** Aim of the task **
Although the records include pictures, the copy should not; write out exactly the lines from the first through the line with "provvedere adeguatamente all".

(Excerpts from a dataset)
--------------------------------------------------

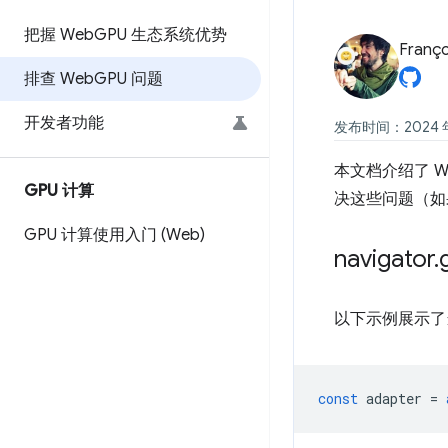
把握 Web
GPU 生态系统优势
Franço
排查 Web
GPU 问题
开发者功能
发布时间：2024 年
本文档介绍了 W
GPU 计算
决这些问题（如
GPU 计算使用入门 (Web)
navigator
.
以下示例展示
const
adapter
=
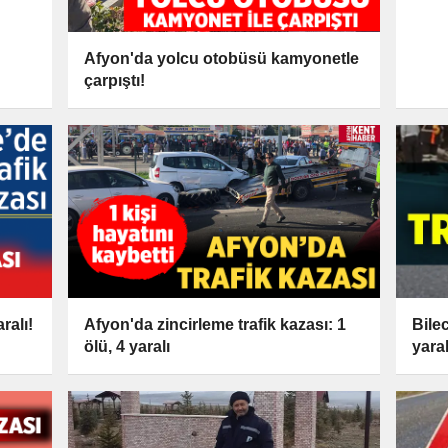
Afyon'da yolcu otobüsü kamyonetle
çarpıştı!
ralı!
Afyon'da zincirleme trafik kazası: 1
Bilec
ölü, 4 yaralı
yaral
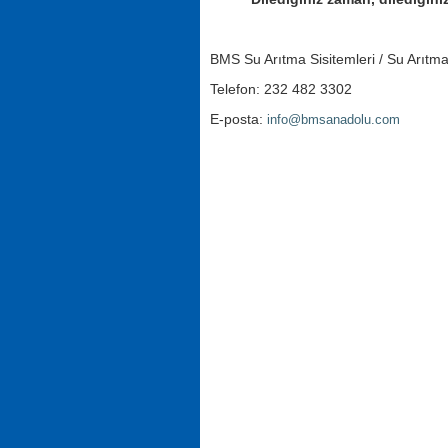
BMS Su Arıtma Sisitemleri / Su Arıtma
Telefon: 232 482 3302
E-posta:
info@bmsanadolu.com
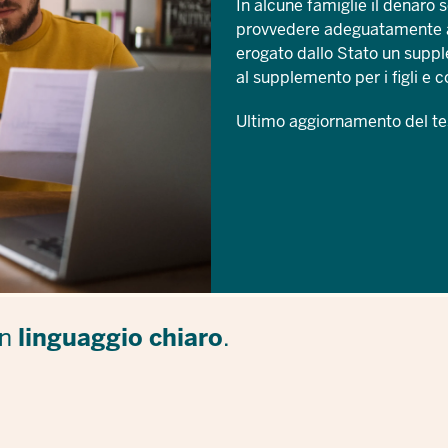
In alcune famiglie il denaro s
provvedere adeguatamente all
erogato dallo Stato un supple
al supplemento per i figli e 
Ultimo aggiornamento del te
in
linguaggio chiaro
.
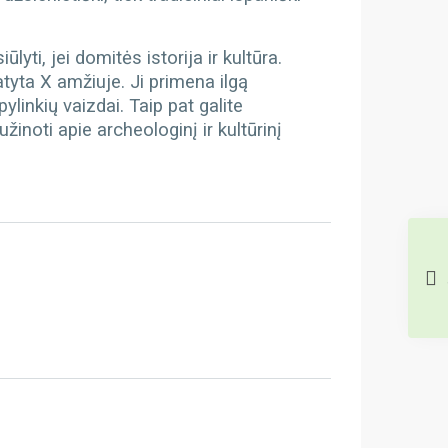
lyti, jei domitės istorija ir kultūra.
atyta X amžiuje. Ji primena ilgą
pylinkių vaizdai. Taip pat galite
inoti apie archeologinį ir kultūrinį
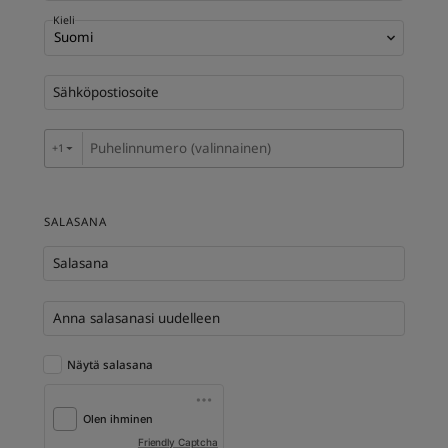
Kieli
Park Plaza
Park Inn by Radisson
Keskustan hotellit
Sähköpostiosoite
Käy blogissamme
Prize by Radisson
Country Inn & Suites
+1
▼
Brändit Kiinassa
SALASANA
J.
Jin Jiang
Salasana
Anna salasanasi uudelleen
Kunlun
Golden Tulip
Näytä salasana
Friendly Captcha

--------------------------------------------------

** Response area **
把握 Web
GPU 生态系统优势
Franço
排查 Web
GPU 问题
开发者功能
发布时间：2024 年
本文档介绍了 W
GPU 计算
决这些问题（如
GPU 计算使用入门 (Web)
navigator
.
以下示例展示
const
adapter
=
Afyon'da yolcu otobüsü kamyonetle
çarpıştı!
ralı!
Afyon'da zincirleme trafik kazası: 1
Bilec
ölü, 4 yaralı
yaral
BMS Su Arıtma Sisitemleri / Su Arıtma
Telefon: 232 482 3302
E-posta:
info@bmsanadolu.com
In alcune famiglie il denaro s
provvedere adeguatamente all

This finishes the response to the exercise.